Smaller commissioning groups can function just as well as larger ones, with deprivation a more powerful factor in determining performance, concludes a new study.
The GPC and RCGP have called for clinical commissioning group (CCG) mergers to ensure all groups cover a population of between one and five million patients, but a new study to be published in the British Journal of General Practice next month found smaller organisations outperform larger ones on some measures.
The study compared 36 performance measures from all 152 PCTs in England and controlled for confounding variables such as urban/rurality, ethnic diversity and level of deprivation.
In all, 14 indicators showed a link between size and effectiveness, and on ten measures the larger PCTs were more effective. These included lower mortality rates, lower hospital admissions and better screening uptake, but there was no link found with measures of financial or commissioning ability.
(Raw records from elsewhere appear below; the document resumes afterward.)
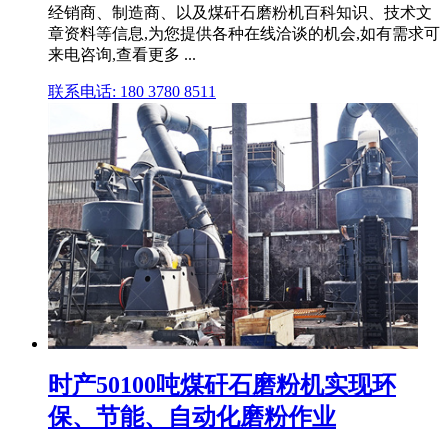
经销商、制造商、以及煤矸石磨粉机百科知识、技术文
章资料等信息,为您提供各种在线洽谈的机会,如有需求可
来电咨询,查看更多 ...
联系电话: 180 3780 8511
时产50100吨煤矸石磨粉机实现环
保、节能、自动化磨粉作业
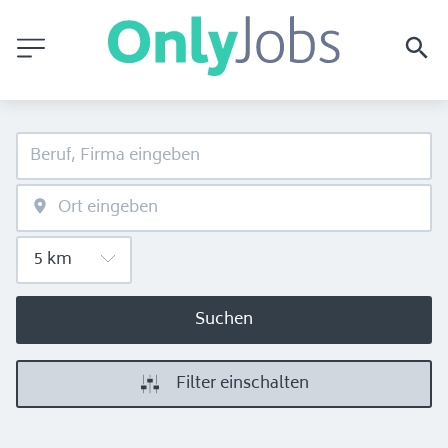
Suchen
Filter einschalten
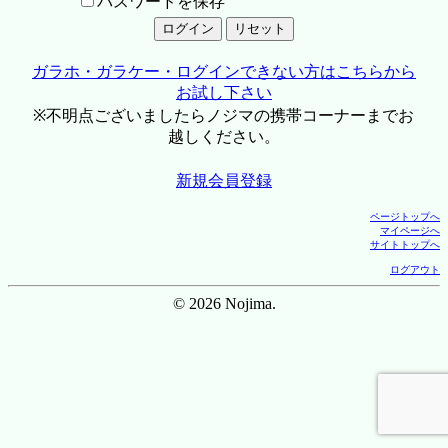
パスワードを保存
ガラホ・ガラケー・ログインできない方はこちらから
お試し下さい
※不明点ございましたらノジマの携帯コーナーまでお
越しください。
新規会員登録
ページトップへ
マイページへ
サイトトップへ
ログアウト
© 2026 Nojima.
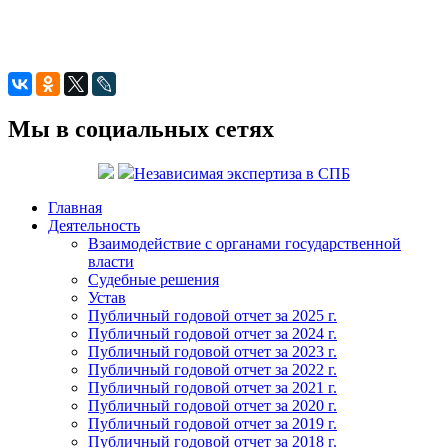
Мы в социальных сетях
Независимая экспертиза в СПБ
Главная
Деятельность
Взаимодействие с органами государственной
власти
Судебные решения
Устав
Публичный годовой отчет за 2025 г.
Публичный годовой отчет за 2024 г.
Публичный годовой отчет за 2023 г.
Публичный годовой отчет за 2022 г.
Публичный годовой отчет за 2021 г.
Публичный годовой отчет за 2020 г.
Публичный годовой отчет за 2019 г.
Публичный годовой отчет за 2018 г.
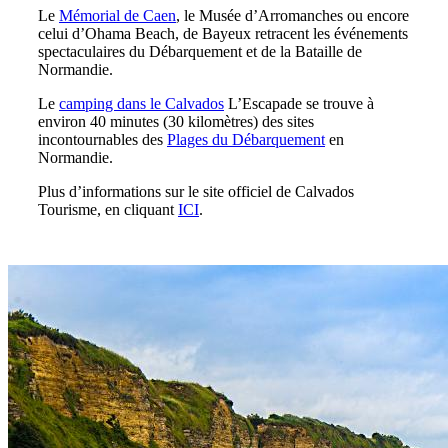
Le
Mémorial de Caen
, le Musée d’Arromanches ou encore
celui d’Ohama Beach, de Bayeux retracent les événements
spectaculaires du Débarquement et de la Bataille de
Normandie.
Le
camping dans le Calvados
L’Escapade se trouve à
environ 40 minutes (30 kilomètres) des sites
incontournables des
Plages du Débarquement
en
Normandie.
Plus d’informations sur le site officiel de Calvados
Tourisme, en cliquant
ICI
.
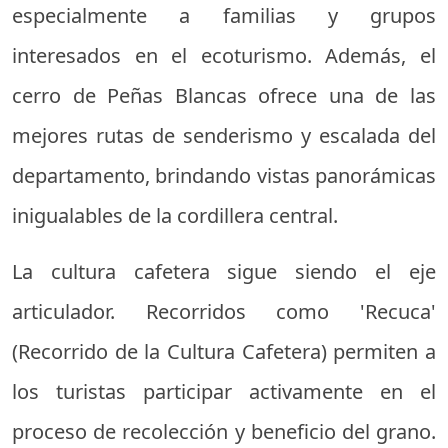
especialmente a familias y grupos
interesados en el ecoturismo. Además, el
cerro de Peñas Blancas ofrece una de las
mejores rutas de senderismo y escalada del
departamento, brindando vistas panorámicas
inigualables de la cordillera central.
La cultura cafetera sigue siendo el eje
articulador. Recorridos como 'Recuca'
(Recorrido de la Cultura Cafetera) permiten a
los turistas participar activamente en el
proceso de recolección y beneficio del grano.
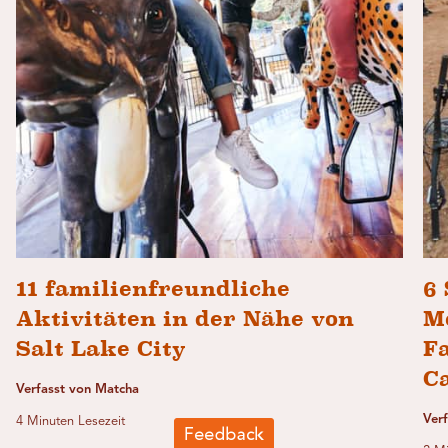
11 familienfreundliche
6 
Aktivitäten in der Nähe von
M
Salt Lake City
F
C
Verfasst von Matcha
Verf
4 Minuten Lesezeit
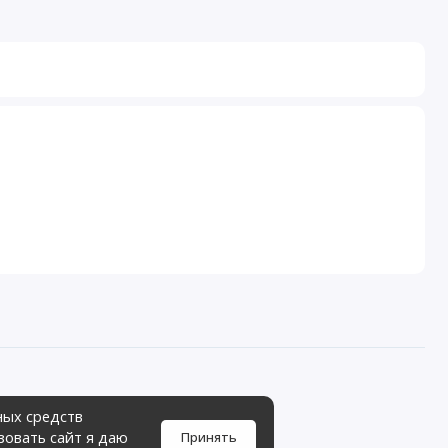
ных средств
зовать сайт я даю
Принять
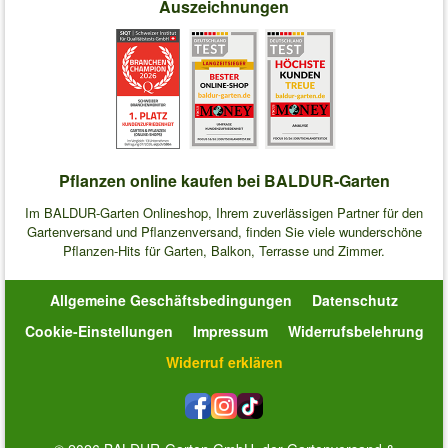
Auszeichnungen
Pflanzen online kaufen bei BALDUR-Garten
Im BALDUR-Garten Onlineshop, Ihrem zuverlässigen Partner für den
Gartenversand und Pflanzenversand, finden Sie viele wunderschöne
Pflanzen-Hits für Garten, Balkon, Terrasse und Zimmer.
Allgemeine Geschäftsbedingungen
Datenschutz
Cookie-Einstellungen
Impressum
Widerrufsbelehrung
Widerruf erklären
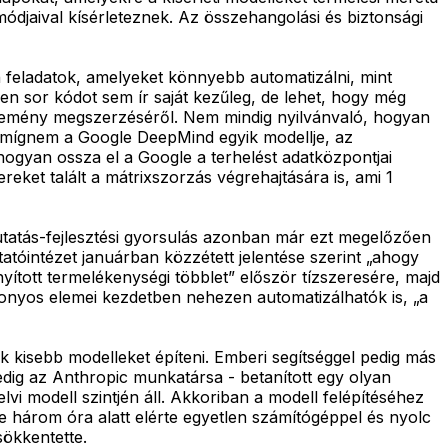
módjaival kísérleteznek. Az összehangolási és biztonsági
feladatok, amelyeket könnyebb automatizálni, mint
n sor kódot sem ír saját kezűleg, de lehet, hogy még
űjtemény megszerzéséről. Nem mindig nyilvánvaló, hogyan
t, mígnem a Google DeepMind egyik modellje, az
ogyan ossza el a Google a terhelést adatközpontjai
ereket talált a mátrixszorzás végrehajtására is, ami 1
kutatás-fejlesztési gyorsulás azonban már ezt megelőzően
óintézet januárban közzétett jelentése szerint „ahogy
yított termelékenységi többlet” először tízszeresére, majd
zonyos elemei kezdetben nehezen automatizálhatók is, „a
 kisebb modelleket építeni. Emberi segítséggel pedig más
edig az Anthropic munkatársa - betanított egy olyan
vi modell szintjén áll. Akkoriban a modell felépítéséhez
 három óra alatt elérte egyetlen számítógéppel és nyolc
sökkentette.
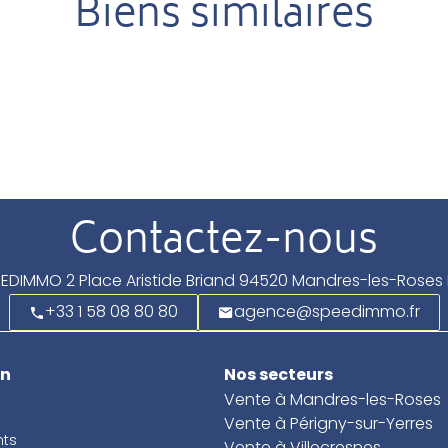
Biens similaires
Contactez-nous
EEDIMMO
2 Place Aristide Briand
94520
Mandres-les-Roses 
+33 1 58 08 80 80
agence@speedimmo.fr
on
Nos secteurs
Vente à Mandres-les-Roses
Vente à Périgny-sur-Yerres
ts
Vente à Villecresnes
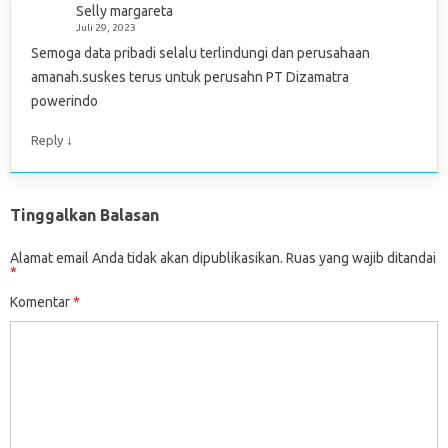
Selly margareta
Juli 29, 2023
Semoga data pribadi selalu terlindungi dan perusahaan
amanah.suskes terus untuk perusahn PT Dizamatra
powerindo
↓
Reply
Tinggalkan Balasan
Alamat email Anda tidak akan dipublikasikan.
Ruas yang wajib ditandai
*
Komentar
*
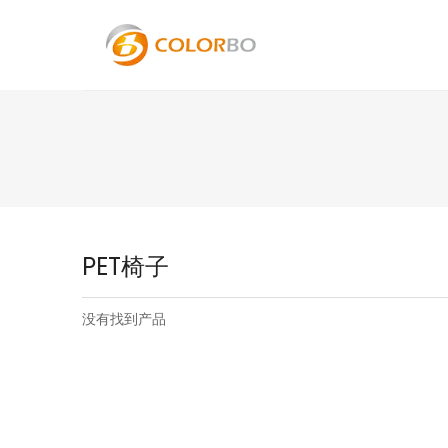
PET椅子
没有找到产品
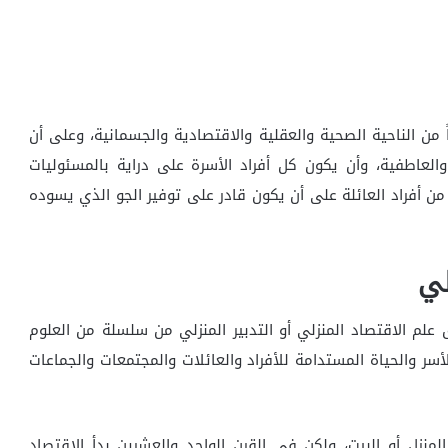
 من الناحية الصحية والعقلية والاقتصادية والجسمانية، وعلى أن
والعاطفية، وأن يكون كل أفراد الأسرة على دراية بالمسئوليات
 من أفراد العائلة على أن يكون قادر على توفير الجو الذي يسوده
لي
 علم الاقتصاد المنزلي أو التدبير المنزلي من سلسلة من العلوم
أسر والحياة المستدامة للأفراد والعائلات والمجتمعات والجماعات
لمنزل أو البيت، ولكن في القرن الواحد والعشرين بدأ الاقتصاد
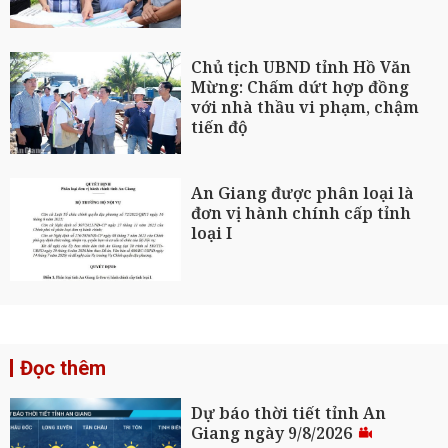
Chủ tịch UBND tỉnh Hồ Văn
Mừng: Chấm dứt hợp đồng
với nhà thầu vi phạm, chậm
tiến độ
An Giang được phân loại là
đơn vị hành chính cấp tỉnh
loại I
Đọc thêm
Dự báo thời tiết tỉnh An
Giang ngày 9/8/2026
However, smaller PCTs tended to perform better on four measures, including smoking cessation rates, generic statin prescribing and satisfaction with opening hours.
The authors suggest that larger PCTs may tend to do better because they serve more affluent, rural and less ethnically diverse populations, whereas small PCTs tend to be inner city enclaves.
By contrast, deprivation had a greater influence on the effectiveness of PCTs across more measures, with ethnicity being a strong influence on some outcomes, such as the coverage of screening programmes.
Author Professor Deborah Sharp, researcher in primary healthcare at the University of Bristol and a GP in the city, said: ‘The present analysis suggests that smaller commissioning organisations can function as effectively as larger ones, across a broad range of performance measurement.’
‘But, given the enormous pressure to reduce management costs, it is likely that larger CCGs will be the norm.’